In Alberta, the price of farmland rose 8.5 per cent from July 2019 to June of this year, a sharp increase from the 3.3 per cent rise in the previous 12-month period. (In Saskatchewan, that increase was smaller — 7.9 per cent versus 6.2 per cent in 2019 — but still higher than the average 7.1 per cent increase seen during that period.)
For farmers in both of those provinces, strong cash receipts coupled with low interest rates have driven up demand for land.
“In the first six months, grain, pulse, and oilseed receipts went up 6.3 per cent, so we have a bit of an acceleration in cash receipts that triggered a bit of an acceleration in the pace of increase in land values,” said Gervais, adding that demand is mostly coming from grain operations.
“I’m not sure that the outlook for the 2020 crop — which is, so far, positive — has anything to do with this.
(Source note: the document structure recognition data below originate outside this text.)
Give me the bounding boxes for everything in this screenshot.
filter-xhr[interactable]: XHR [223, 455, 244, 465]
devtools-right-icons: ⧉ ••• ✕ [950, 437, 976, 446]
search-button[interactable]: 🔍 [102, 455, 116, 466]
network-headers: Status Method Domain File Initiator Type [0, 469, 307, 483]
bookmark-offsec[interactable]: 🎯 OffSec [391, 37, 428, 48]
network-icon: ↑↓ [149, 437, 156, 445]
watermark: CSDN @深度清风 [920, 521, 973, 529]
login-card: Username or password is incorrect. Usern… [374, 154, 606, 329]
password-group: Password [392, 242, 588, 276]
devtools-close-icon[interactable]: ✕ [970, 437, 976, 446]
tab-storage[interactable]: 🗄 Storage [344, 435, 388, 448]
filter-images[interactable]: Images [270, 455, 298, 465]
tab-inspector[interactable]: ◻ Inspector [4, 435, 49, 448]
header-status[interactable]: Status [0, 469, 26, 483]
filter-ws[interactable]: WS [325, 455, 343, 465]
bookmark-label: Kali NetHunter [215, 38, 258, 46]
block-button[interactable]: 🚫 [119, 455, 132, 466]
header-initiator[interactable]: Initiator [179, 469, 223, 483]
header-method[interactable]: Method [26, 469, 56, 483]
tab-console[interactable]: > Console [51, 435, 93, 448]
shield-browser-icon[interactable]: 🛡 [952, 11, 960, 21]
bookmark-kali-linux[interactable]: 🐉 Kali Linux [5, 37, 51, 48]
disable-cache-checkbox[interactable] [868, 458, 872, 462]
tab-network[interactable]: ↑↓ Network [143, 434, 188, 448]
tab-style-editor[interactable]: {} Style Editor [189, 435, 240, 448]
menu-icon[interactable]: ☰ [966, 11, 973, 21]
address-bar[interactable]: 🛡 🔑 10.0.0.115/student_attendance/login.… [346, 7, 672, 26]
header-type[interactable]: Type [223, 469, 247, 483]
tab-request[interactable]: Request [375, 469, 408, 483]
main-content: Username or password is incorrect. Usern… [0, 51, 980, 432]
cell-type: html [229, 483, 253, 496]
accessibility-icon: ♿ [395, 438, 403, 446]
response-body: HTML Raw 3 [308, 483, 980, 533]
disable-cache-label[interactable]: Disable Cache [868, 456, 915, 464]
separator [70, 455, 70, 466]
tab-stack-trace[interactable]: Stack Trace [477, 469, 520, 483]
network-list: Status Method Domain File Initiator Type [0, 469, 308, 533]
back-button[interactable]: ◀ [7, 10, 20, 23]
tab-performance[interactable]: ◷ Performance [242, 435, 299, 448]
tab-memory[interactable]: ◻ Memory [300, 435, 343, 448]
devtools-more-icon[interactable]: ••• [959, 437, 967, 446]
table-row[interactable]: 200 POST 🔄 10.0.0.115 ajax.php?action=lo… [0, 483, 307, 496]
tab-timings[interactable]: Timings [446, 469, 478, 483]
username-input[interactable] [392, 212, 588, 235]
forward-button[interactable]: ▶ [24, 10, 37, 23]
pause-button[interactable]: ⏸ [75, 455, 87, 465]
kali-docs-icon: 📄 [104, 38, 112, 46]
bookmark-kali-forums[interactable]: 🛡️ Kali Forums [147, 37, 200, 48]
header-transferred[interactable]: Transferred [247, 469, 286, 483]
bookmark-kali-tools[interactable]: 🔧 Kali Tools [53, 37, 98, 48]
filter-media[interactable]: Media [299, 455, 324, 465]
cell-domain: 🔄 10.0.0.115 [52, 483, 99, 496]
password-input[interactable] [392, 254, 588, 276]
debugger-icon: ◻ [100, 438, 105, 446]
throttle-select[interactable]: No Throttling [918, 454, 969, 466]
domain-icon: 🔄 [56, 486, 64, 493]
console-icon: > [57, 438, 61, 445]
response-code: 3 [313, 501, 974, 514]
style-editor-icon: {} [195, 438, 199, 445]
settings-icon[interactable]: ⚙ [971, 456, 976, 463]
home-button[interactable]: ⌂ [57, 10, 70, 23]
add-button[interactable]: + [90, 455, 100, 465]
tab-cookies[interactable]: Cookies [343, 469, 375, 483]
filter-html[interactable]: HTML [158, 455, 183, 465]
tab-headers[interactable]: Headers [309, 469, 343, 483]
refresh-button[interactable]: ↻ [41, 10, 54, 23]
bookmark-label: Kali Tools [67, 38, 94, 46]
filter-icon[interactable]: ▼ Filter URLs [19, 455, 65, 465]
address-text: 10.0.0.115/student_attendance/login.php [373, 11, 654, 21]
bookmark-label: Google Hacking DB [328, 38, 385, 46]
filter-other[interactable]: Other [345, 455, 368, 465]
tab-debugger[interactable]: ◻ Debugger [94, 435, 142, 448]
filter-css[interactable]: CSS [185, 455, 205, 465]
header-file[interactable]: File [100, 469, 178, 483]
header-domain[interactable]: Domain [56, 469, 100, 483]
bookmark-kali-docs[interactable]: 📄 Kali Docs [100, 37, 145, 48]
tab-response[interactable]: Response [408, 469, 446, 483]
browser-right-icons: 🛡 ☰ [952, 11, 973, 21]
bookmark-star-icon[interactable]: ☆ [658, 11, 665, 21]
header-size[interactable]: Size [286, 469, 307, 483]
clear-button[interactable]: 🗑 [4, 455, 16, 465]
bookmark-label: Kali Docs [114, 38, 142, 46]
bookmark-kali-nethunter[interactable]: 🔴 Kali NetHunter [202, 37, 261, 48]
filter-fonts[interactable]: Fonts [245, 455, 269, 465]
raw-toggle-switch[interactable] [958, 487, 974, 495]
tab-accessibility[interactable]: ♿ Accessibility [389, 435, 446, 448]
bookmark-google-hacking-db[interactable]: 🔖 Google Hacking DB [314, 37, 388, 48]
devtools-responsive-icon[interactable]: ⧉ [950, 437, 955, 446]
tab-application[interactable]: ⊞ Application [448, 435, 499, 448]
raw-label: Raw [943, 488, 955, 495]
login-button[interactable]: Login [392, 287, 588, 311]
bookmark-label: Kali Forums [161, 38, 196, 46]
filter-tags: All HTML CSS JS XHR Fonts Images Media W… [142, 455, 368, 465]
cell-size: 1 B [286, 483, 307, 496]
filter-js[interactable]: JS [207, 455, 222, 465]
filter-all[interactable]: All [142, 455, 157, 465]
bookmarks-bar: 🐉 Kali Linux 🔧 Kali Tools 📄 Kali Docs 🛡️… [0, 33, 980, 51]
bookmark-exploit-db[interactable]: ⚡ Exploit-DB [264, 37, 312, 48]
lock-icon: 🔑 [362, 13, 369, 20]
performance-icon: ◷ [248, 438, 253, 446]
But the fact that receipts were high and prices have been moving upward shows that things have been moving in the right direction despite the pandemic.”
But as farmland prices move ever higher, are cash receipts keeping pace with these increasing land values?
“In recent years, the answer to that question is no — cash receipts have not been moving up at the same pace as land values,” said Gervais. “In 2015, land values were moving up roughly at the same pace — even a little higher — than cash receipts. Since 2016 onward, we’ve seen land values outpace cash receipts.
“But if we look at 2019, the average rate of increase in Alberta was 3.3 per cent for the entire calendar year, and 3.3 per cent is not too far off what we had for growth in cash receipts. When there’s an outlook for positive market conditions that suggest farm income is going to go up, that contributes to a stronger demand for land.”
And while there’s a chance that the cost of land will just continue to climb, Gervais doesn’t think that’s likely “and certainly not outpacing growth in farm income.”
“I think we’re at a point where we really need to match whatever happens in the land market with whatever happens to farm income,” he said.
“Yes, the increase is strong, but it matches up with a strong increase in cash receipts. Prior to that, the increase was more muted, and that matched up with a flat lining in income.
“Income is going to drive a lot of that in the next few years.”
But Gervais cautions farmers who are thinking of buying more land to run the numbers for their own operation (particularly in southern Alberta where the increase has been more pronounced).
“This land is quite expensive, so I think the best piece of advice is to run some scenarios — if you’re making this purchase decision, understand what position you’re putting your business in from a financial standpoint,” he said.
“There’s no doubt that, in recent years with the tightening of margins, operations have had to sharpen their pencils. If you have a really good understanding of your leverage, your strengths, and your risks in your balance sheet, I think you’re going to be in a good position to make that decision as to whether it’s a good time to buy.”